The Boston Parks Department is to blame (or to thank, depending on your view) for the nod to religious inclusivity (AKA the “bullcrap”); the city’s mayor, in light of the bruhaha, has since renamed Hatt’s spruce a certified Christmas tree. Jesus would have been proud, had he known what a Christmas tree was. The tradition is credited to 16th century Germany.
It’s a shame these two news items are linked — not only on the CBC website, but in a December 2 story in the Globe and Mail — because Donnie Hatt is right, calling what is clearly a Christmas tree a “holiday tree” is bullshit. Oxford town council, on the other hand, is just plain out of its tree.

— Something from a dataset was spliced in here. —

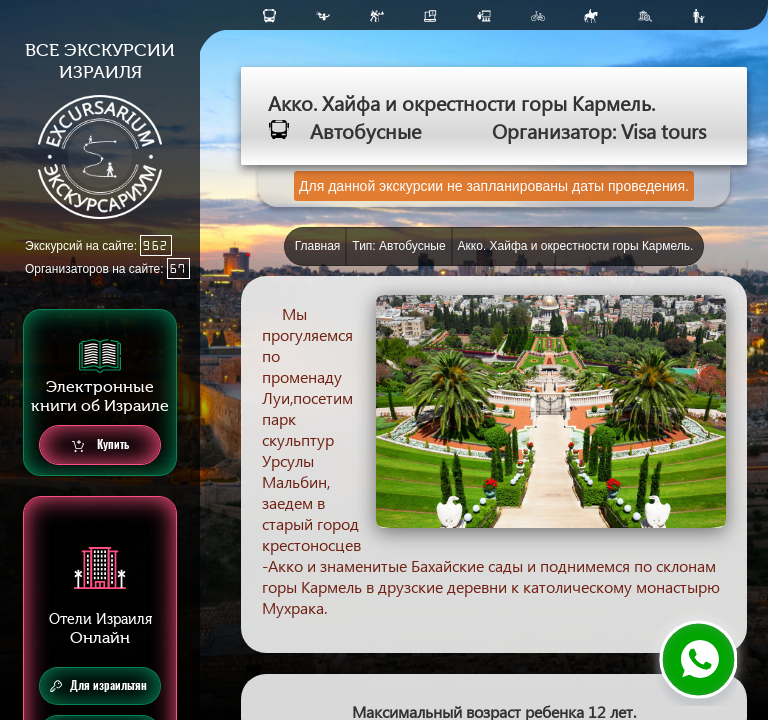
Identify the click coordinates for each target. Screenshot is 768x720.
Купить (100, 445)
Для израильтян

I have to laugh at the Oxford motion lest I cry, it’s rooted in such ignorance and insecurity. December is about Christmas, yes. The mall music tells us that. But Kwanzaa, the African holiday celebrating family and community, is celebrated yearly from December 26 to January 1. The fasting month of Ramadan ended in early November this year, but it changes dates annually because it’s based on the Muslim calendar and it can be in December. In 2005, the eight-day Jewish holiday, Hanukkah (set by the Jewish calendar), begins at sundown December 25. No matter how you slice this mincemeat pie, benne cake, sweet malpua or blintz, December is without question the holiday season.
Now, Oxford might be small — Statistics Canada pegged the 2001 population at 1,332 souls— and largely Christian — the closest mosque is in Truro; the closest synagogue is in Moncton—but for god’s sake, it’s the Wild Blueberry Capital of Canada. That counts for a little bit of worldliness, doesn’t it?
If Nova Scotia wants more immigrants (and according to the government’s Immigration Strategy, it does) people urban and rural alike have to recognize newcomers aren’t always Christian. And calling December the holiday season isn’t just inclusive, it’s bloody correct. And no amount of Christian insecurity is going to change it.
Anyway, shouldn’t Oxford be putting a ban on the Easter bunny? Easter, which commemorates Jesus’ crucifiction and resurrection, is the most important Christian holiday — if we’re talking about Christianity in a Christ-on-the-cross sense, not the Hallmark-card sense — and its commercial exploitation is growing. US-based retail trade organization the National Retail Federation began tracking Easter spending last year, counting the cash Americans are doling out on Easter candy, Easter gifts and pastel bunny tchotchkes at close to $10 billion.
With all this non-resurrection-themed spending, people might start calling Easter EggFest. I might, if only to get under the skin of Oxford town council. But Donnie Hatt’s Christmas tree will always be a Christmas tree to me.